Many patients are concerned about the amount of radiation exposure they will receive during treatment and surveillance for scoliosis. Radiation exposure has been linked to some cancers, and doctors and patients alike want to minimize any risk that XR pose to patients. Since x-rays are one of the best ways to follow the progression of a curvature and determine the need for treatment, they are often a part of the care of a patient with scoliosis. Luckily, with modern techniques, the amount of radiation exposure can be minimized.
During a physical examination, the doctor can determine whether it is likely that a patient has scoliosis. Doctors can use a scoliometer to determine a person's spine rotations, an indirect measure of their curvature size. While not as accurate as XR, it's a good method to determine if a patient's curve is worsening. In many cases, however, x-rays are unavoidable when trying to decide if a patient needs treatment, such as a brace or surgery.

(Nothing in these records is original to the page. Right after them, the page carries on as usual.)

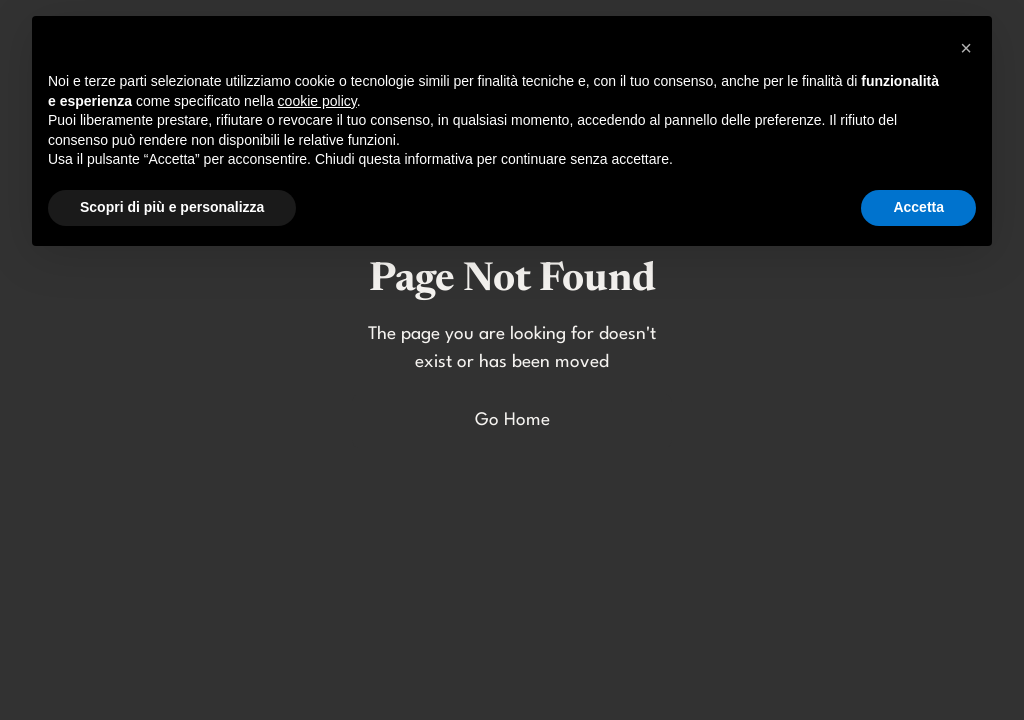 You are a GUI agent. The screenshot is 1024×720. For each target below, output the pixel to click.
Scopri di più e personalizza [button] (172, 207)
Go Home (512, 420)
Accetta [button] (918, 207)
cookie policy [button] (317, 101)
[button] (966, 48) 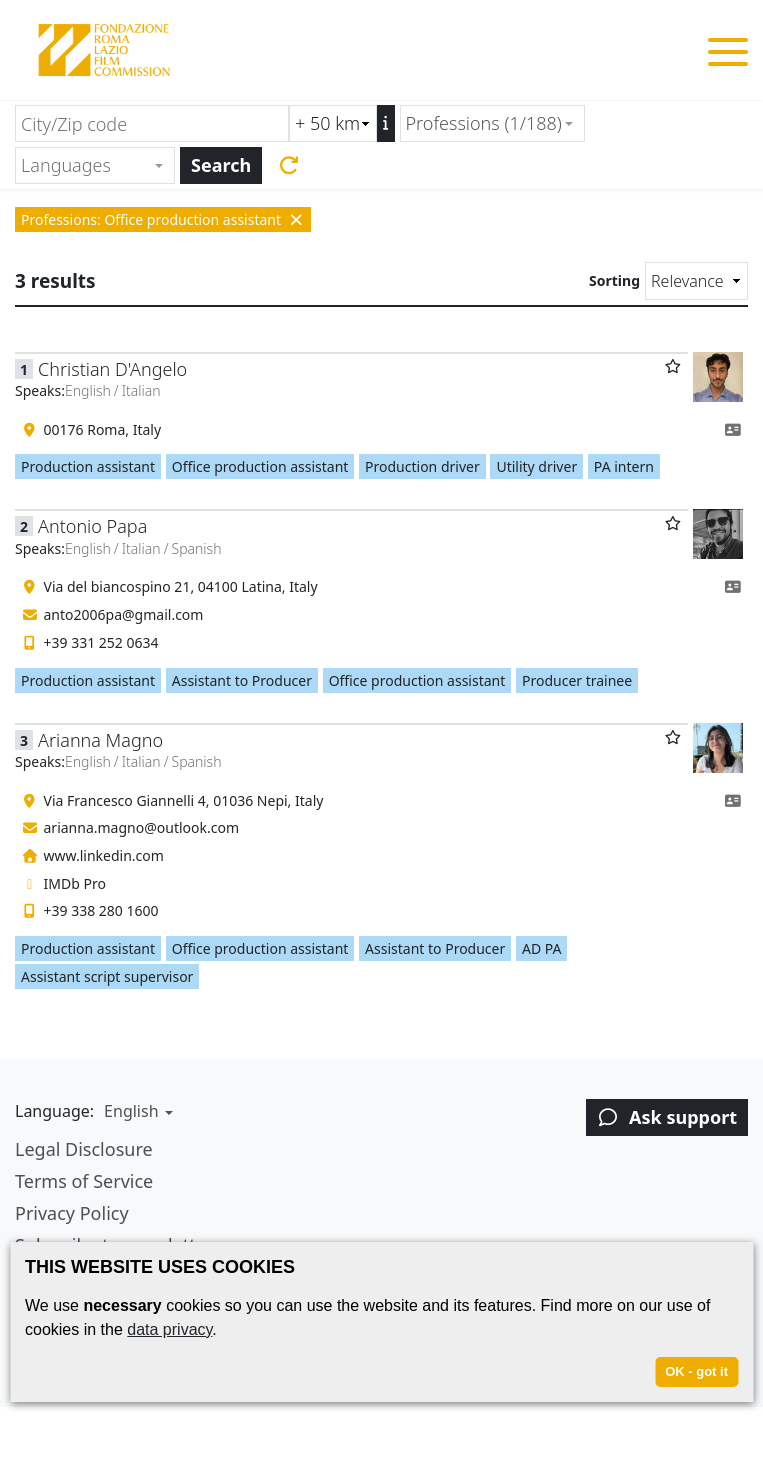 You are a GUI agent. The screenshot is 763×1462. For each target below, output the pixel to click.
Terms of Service (84, 1181)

For those patients who need XR, modern machines and shielding techniques result in a very low amount of radiation exposure to the breast tissue. It is breast cancer risk from the scoliosis x-rays that concerns most doctors. This exposure is about 10% of the radiation exposure that people living on the east coast of the United States get from the atmosphere1. By keeping the number of x-rays to a minimum (only a few times per year), and using lead shields to cover the breast tissue, we are able to minimize the radiation effects on patients. The FDA has published online a list of techniques that can be used to decrease radiation exposure in patients with scoliosis2. Patients can discuss these methods with their provider to ensure that the x-rays are done in the safest way possible.